=== Problem details ===
Word for word, repeat the lines of the records from the first line up to and including the line that contains "Jarrulevyn paksuus (mm): 26;", passing over any pictures.

Extracted page text data

-=-=-

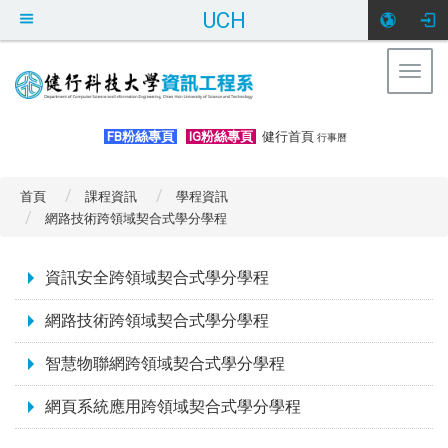
UCH
Togg
navig
:::
FB粉絲專頁
IG粉絲專頁
健行首頁
行事曆
首頁
課程資訊
學程資訊
網路技術跨領域契合式學分學程
:::
資訊安全跨領域契合式學分學程
網路技術跨領域契合式學分學程
智慧物聯網跨領域契合式學分學程
網頁系統應用跨領域契合式學分學程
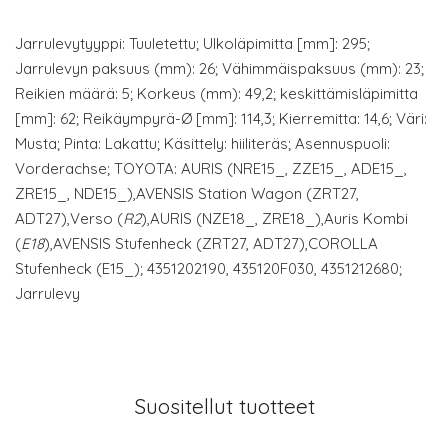
Jarrulevytyyppi: Tuuletettu; Ulkoläpimitta [mm]: 295;
Jarrulevyn paksuus (mm): 26; Vähimmäispaksuus (mm): 23;
Reikien määrä: 5; Korkeus (mm): 49,2; keskittämisläpimitta
[mm]: 62; Reikäympyrä-Ø [mm]: 114,3; Kierremitta: 14,6; Väri:
Musta; Pinta: Lakattu; Käsittely: hiiliteräs; Asennuspuoli:
Vorderachse; TOYOTA: AURIS (NRE15_, ZZE15_, ADE15_,
ZRE15_, NDE15_),AVENSIS Station Wagon (ZRT27,
ADT27),Verso (
R2
),AURIS (NZE18_, ZRE18_),Auris Kombi
(
E18
),AVENSIS Stufenheck (ZRT27, ADT27),COROLLA
Stufenheck (E15_); 4351202190, 435120F030, 4351212680;
Jarrulevy
Suositellut tuotteet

-=-=-

=== Answer to the exercise ===
UCH
Togg
navig
:::
FB粉絲專頁
IG粉絲專頁
健行首頁
行事曆
首頁
課程資訊
學程資訊
網路技術跨領域契合式學分學程
:::
資訊安全跨領域契合式學分學程
網路技術跨領域契合式學分學程
智慧物聯網跨領域契合式學分學程
網頁系統應用跨領域契合式學分學程
Jarrulevytyyppi: Tuuletettu; Ulkoläpimitta [mm]: 295;
Jarrulevyn paksuus (mm): 26; Vähimmäispaksuus (mm): 23;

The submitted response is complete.